Libouban Pierre-Yves, Parisel Camille, Song Maxime, Aci-Sèche Samia, Gómez-Tamayo Jose C, Tresadern Gary, Bonnet Pascal
Institute of Organic and Analytical Chemistry (ICOA), UMR7311, Université d'Orléans, CNRS, Pôle de chimie rue de Chartres, 45067 Orléans Cedex 2, France.
Institute for Development and Resources in Intensive Scientific Computing (IDRIS), CNRS, Rue John Von Neumann, 91403 Orsay Cedex, France.
Bioinformatics. 2025 Aug 2;41(8). doi: 10.1093/bioinformatics/btaf429.

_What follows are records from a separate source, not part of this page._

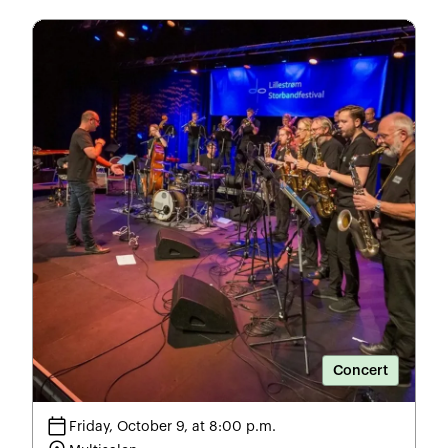
Concert
calendar_today
Friday, October 9, at 8:00 p.m.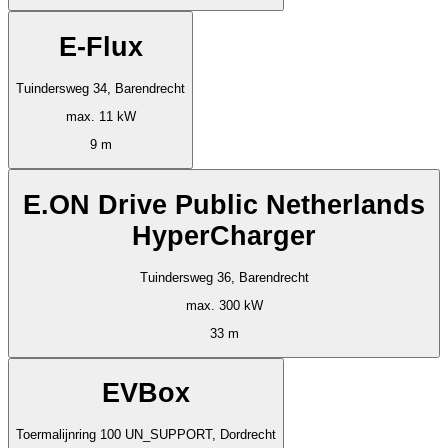
E-Flux
Tuindersweg 34, Barendrecht
max. 11 kW
9 m
E.ON Drive Public Netherlands
HyperCharger
Tuindersweg 36, Barendrecht
max. 300 kW
33 m
EVBox
Toermalijnring 100 UN_SUPPORT, Dordrecht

The field of protein-ligand binding affinity prediction continues to face significant challenges. While deep learning (DL) models can leverage 3D structural information of protein-ligand complexes, they perform well only on heavily biased test sets containing information leaked from training sets. This lack of generalization arises from the limited availability of training data and the models' inability to effectively learn from protein-ligand interactions. Since these interactions are inherently time-dependent, molecular dynamics (MD) simulations offer a potential solution by incorporating conformational sampling and providing interaction rich information.
We have developed MDbind, a dataset comprising 63 000 simulations of protein-ligand interactions, along with novel neural networks capable of learning from these simulations to predict binding affinity. By utilizing MD as data augmentation, our models achieved state-of-the-art performance on the PDBbind v.2016 core set and an external test set, the free energy perturbation (FEP) dataset. Additionally, when trained on the full MD simulations, the models demonstrated less biased predictions.
The code for neural networks is available at https://github.com/ICOA-SBC/MD_DL_BA. The models, the results and the training/validation/test sets are available for download at https://zenodo.org/records/10390550. The MDbind trajectories are being transferred to the MDDB: https://mmb-dev.mddbr.eu/#/browse? option=mdbind.
蛋白质-配体结合亲和力预测领域仍然面临重大挑战。虽然深度学习(DL)模型可以利用蛋白质-配体复合物的3D结构信息,但它们仅在包含从训练集中泄露信息的高度有偏测试集上表现良好。这种缺乏泛化性的情况源于训练数据的有限可用性以及模型无法有效地从蛋白质-配体相互作用中学习。由于这些相互作用本质上是时间依赖性的,分子动力学(MD)模拟通过纳入构象采样并提供丰富的相互作用信息提供了一种潜在的解决方案。
我们开发了MDbind,这是一个包含63000个蛋白质-配体相互作用模拟的数据集,以及能够从这些模拟中学习以预测结合亲和力的新型神经网络。通过将MD用作数据增强,我们的模型在PDBbind v.2016核心集和外部测试集自由能扰动(FEP)数据集上取得了领先的性能。此外,当在完整的MD模拟上进行训练时,模型表现出偏差较小的预测。